Trump administration moves closer to oil drilling in Alaska’s Arctic National Wildlife Refuge
Reporting from Washington — The Trump administration took another step toward allowing oil and gas drilling in the Arctic National Wildlife Refuge by issuing a draft environmental impact statement that would outline four development alternatives, one of which would set some modest limits to protect caribou that use the area as a crucial summer calving ground.
Environmental groups roundly criticized the report, which they said had been rushed in an effort to get exploration started during President Trump’s first term.
The Interior Department’s Bureau of Land Management said Thursday that it still intends to hold an oil and gas lease sale in 2019 that would open up exploration of the refuge’s coastal plain on approximately 1.6 million acres of the 19.3-million-acre Arctic Refuge.
The first lease sale would offer no fewer than 400,000 acres of “high-potential” land for bids, the bureau said.
The refuge — home to polar bears, wolves, migratory birds and Porcupine caribou — has long been closed to oil and gas exploration despite great interest in the petroleum industry. Climate change has made the area more delicate as melting ice has driven polar bears to spend more time in dens along the refuge’s coastal plain.
However, a controversial provision in the Tax Cuts and Jobs Act of 2017 provided for opening up the reserve’s coastal plain to drilling and ordered the administration to hold at least two lease sales within seven years.

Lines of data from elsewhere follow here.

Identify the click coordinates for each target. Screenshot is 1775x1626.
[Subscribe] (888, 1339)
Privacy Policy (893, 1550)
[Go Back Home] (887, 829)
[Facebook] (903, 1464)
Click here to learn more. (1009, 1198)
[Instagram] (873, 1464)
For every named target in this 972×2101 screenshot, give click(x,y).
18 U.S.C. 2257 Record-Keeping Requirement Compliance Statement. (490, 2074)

“An energy-dominant America starts with an energy-dominant Alaska,” outgoing Interior Secretary Ryan Zinke said in a statement.

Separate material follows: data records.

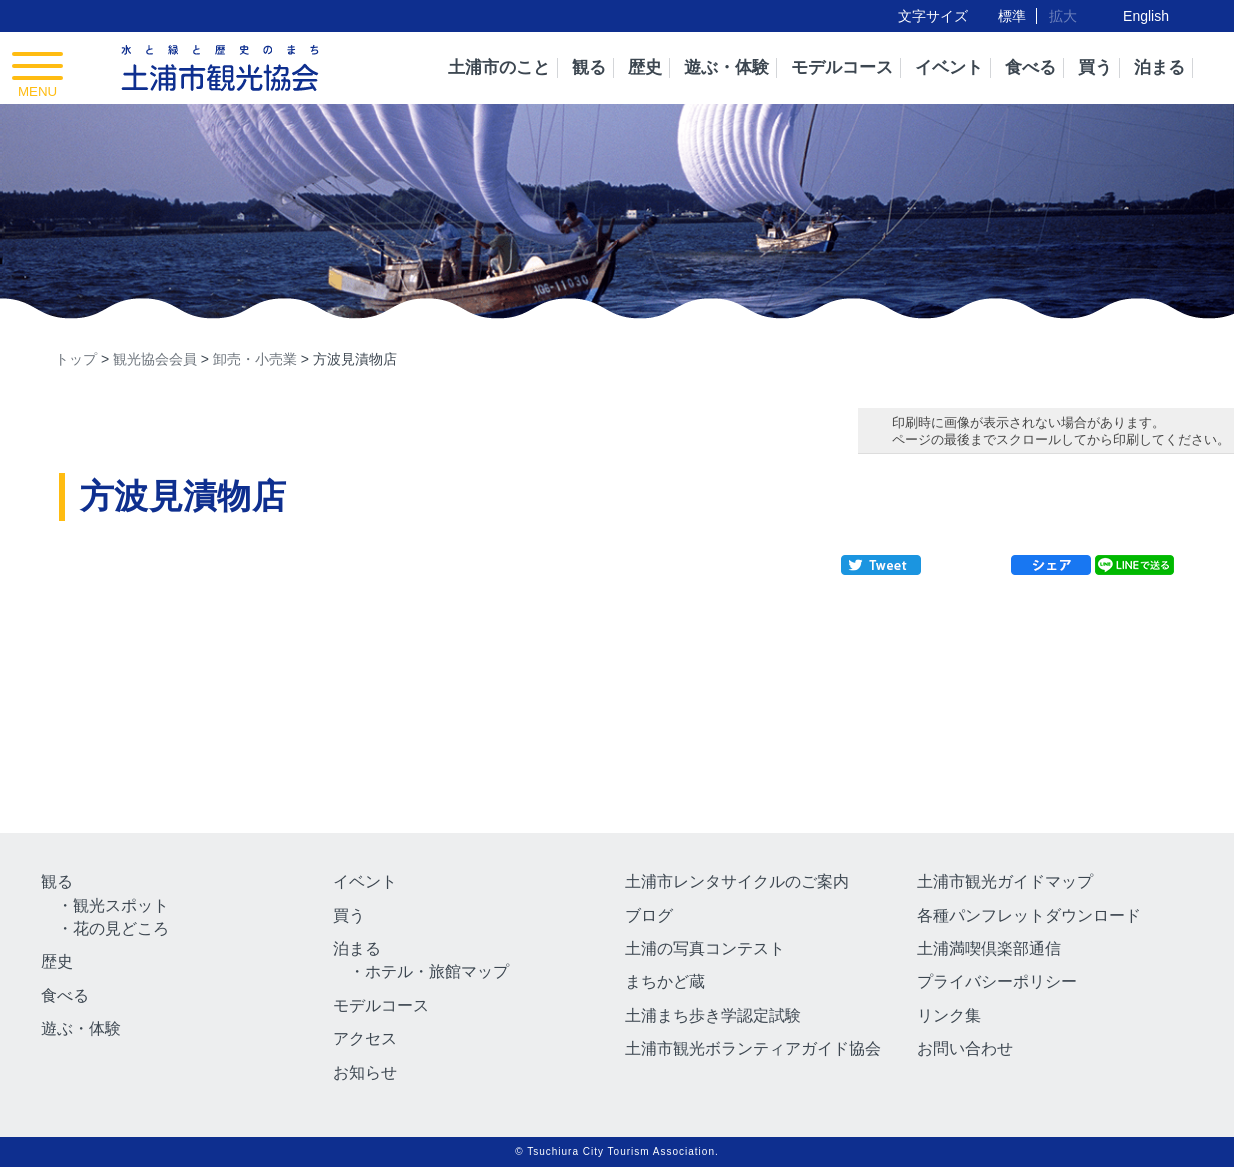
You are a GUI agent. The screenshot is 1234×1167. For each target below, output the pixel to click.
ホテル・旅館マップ (437, 971)
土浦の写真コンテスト (705, 948)
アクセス (365, 1038)
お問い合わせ (965, 1048)
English (1146, 16)
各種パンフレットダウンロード (1029, 915)
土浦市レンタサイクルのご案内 (737, 881)
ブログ (649, 915)
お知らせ (365, 1072)
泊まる (1159, 67)
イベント (949, 67)
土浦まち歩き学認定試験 (713, 1015)
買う (1095, 67)
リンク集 (949, 1015)
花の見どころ (121, 928)
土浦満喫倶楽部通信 (989, 948)
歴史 (645, 67)
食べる (1030, 67)
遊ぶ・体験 (726, 67)
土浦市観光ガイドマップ (1005, 881)
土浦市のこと (499, 67)
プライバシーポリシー (997, 981)
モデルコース (842, 67)
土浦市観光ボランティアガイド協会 (753, 1048)
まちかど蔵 (665, 981)
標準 (1012, 16)
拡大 (1063, 16)
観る (589, 67)
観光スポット (121, 905)
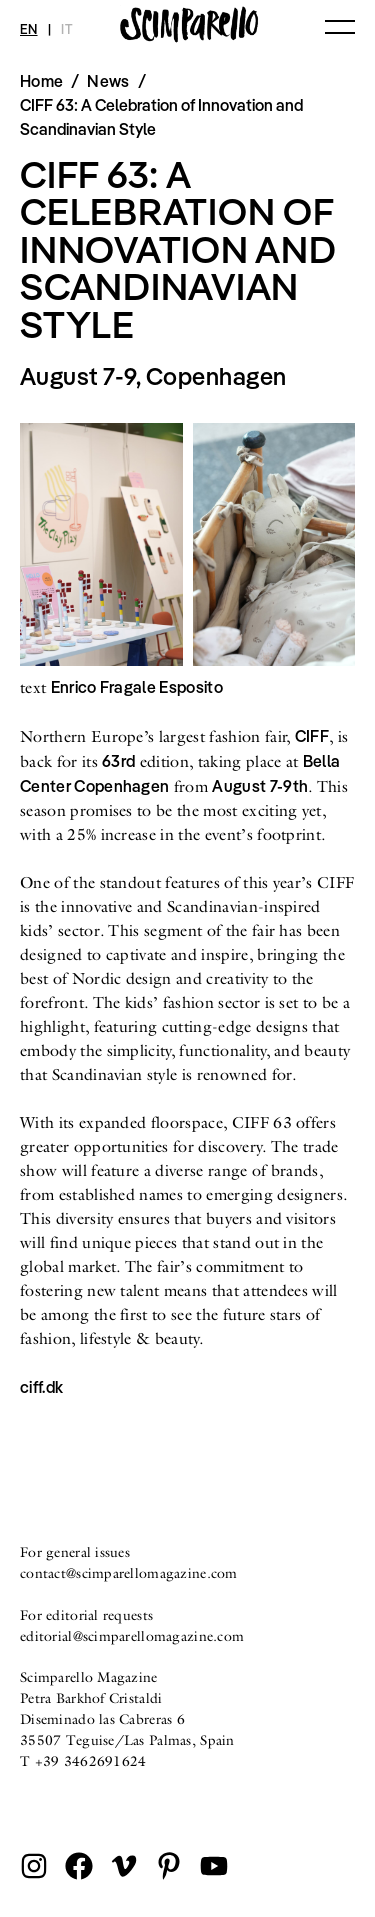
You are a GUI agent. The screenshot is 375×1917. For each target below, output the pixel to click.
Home (41, 81)
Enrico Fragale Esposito (137, 687)
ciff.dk (41, 1387)
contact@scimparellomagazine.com (129, 1573)
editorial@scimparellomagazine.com (132, 1636)
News (108, 81)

One of the four development alternatives in the 392-page draft would protect the caribou’s summer habitat by putting aside 708,600 acres while still allowing oil and gas leases on more than 1 million acres, the draft said. Some of the alternative sets of regulations would limit some summer activity to avoid disturbing calving caribou season.
The Bureau of Land Management said it would hold public meetings in Washington and the Alaskan cities of Anchorage, Arctic Village, Fairbanks, Kaktovik, Fort Yukon, Venetie and Utqiaġvik. It set a 45-day comment period ending Feb. 11. A final environmental statemenmt would follow, then a lease sale.

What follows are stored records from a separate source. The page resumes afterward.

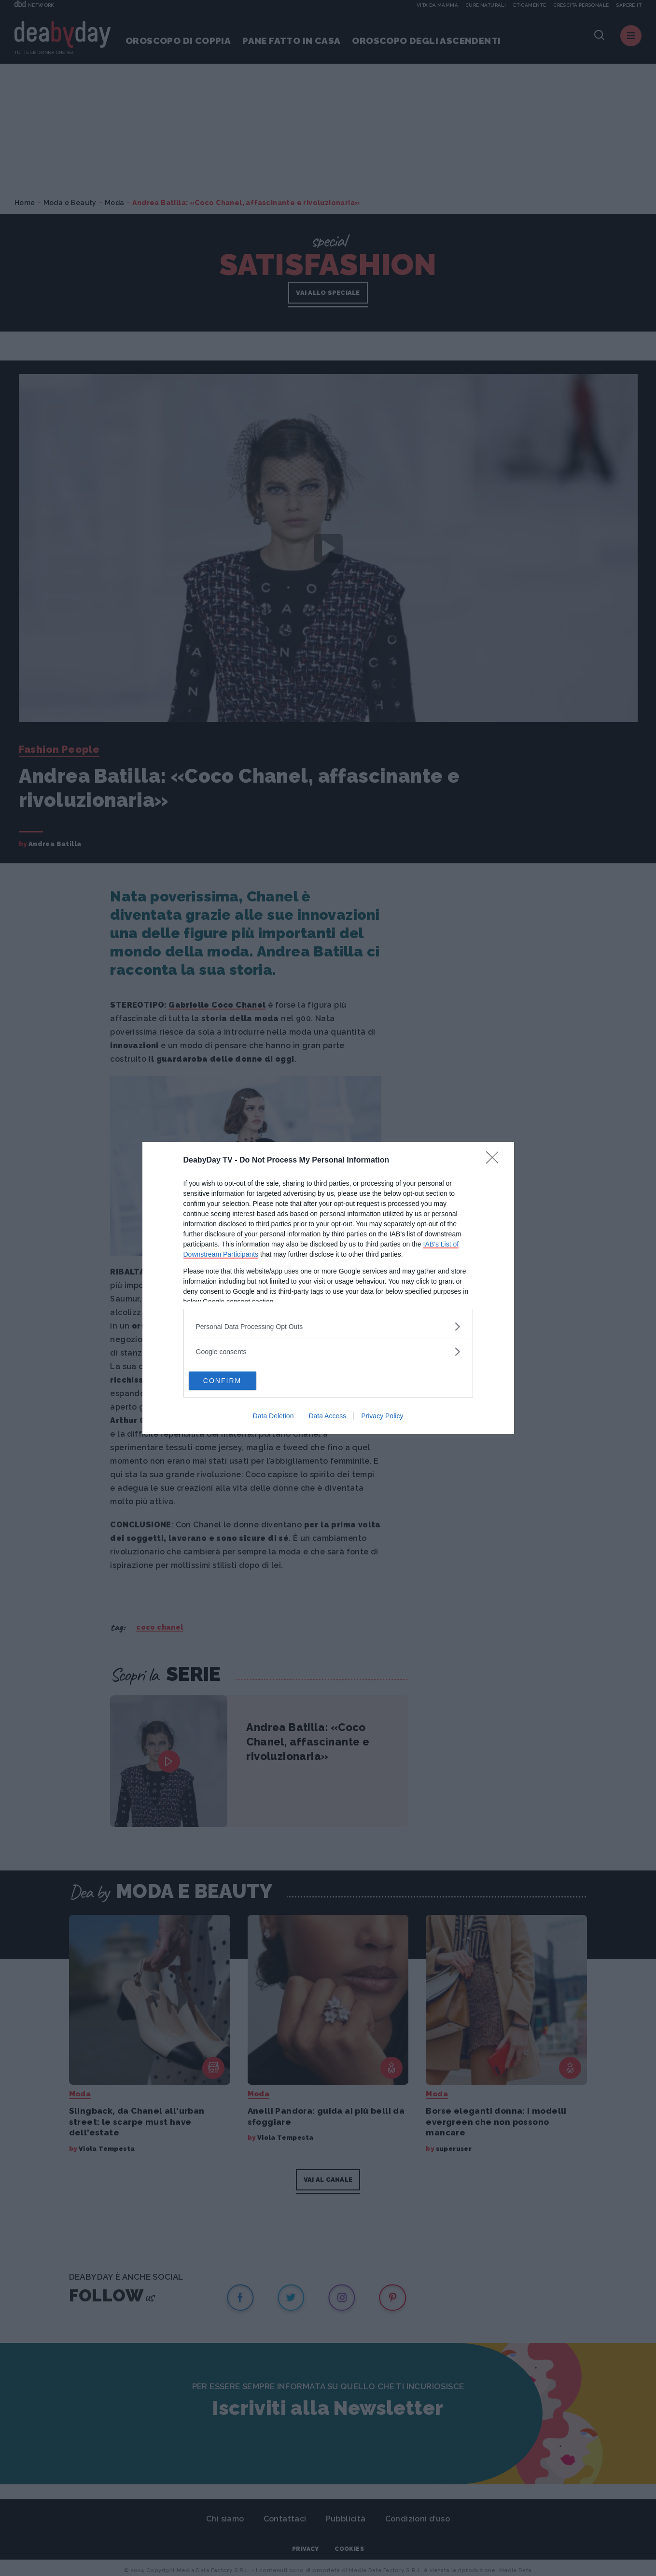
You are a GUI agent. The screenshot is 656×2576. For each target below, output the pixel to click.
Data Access (327, 1416)
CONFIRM (234, 1381)
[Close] (495, 1160)
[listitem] (328, 1326)
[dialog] (328, 1288)
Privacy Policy (382, 1416)
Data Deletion (273, 1416)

Environmental groups are unhappy with the process.
“There’s no precedent for anything done this quickly for an environmental review of this scale,” said Adam Kolton, executive director of the Alaska Wilderness League. He said that “this is really a rubber-stamp exercise rather than an effort to mitigate the impact to wildlife on the coastal plain.”
He said that the location of the public hearings — all but one in Alaska — was unfair to people living elsewhere in the U.S. “These are public lands that belong to all Americans,” he said, adding that polls show widespread opposition to drilling in the refuge.
The Wilderness Society issued a report saying that the administration’s estimates of oil in the refuge “was based on outdated information and overly optimistic assumptions about how much oil exists in the region, the price of such oil and the speed with which it could be developed and taken to market.”
The society’s report notes that the December 2017 sale on the National Petroleum Reserve-Alaska attracted bids on less than 1% of the 10.3 million acres offered.
A source familiar with Alaska lease sales but who spoke on the condition of anonymity said that for now, oil companies weighing bids include Exxon Mobil, Chevron, BP, ConocoPhillips, ASRC, Oil Search, Armstrong and Repsol.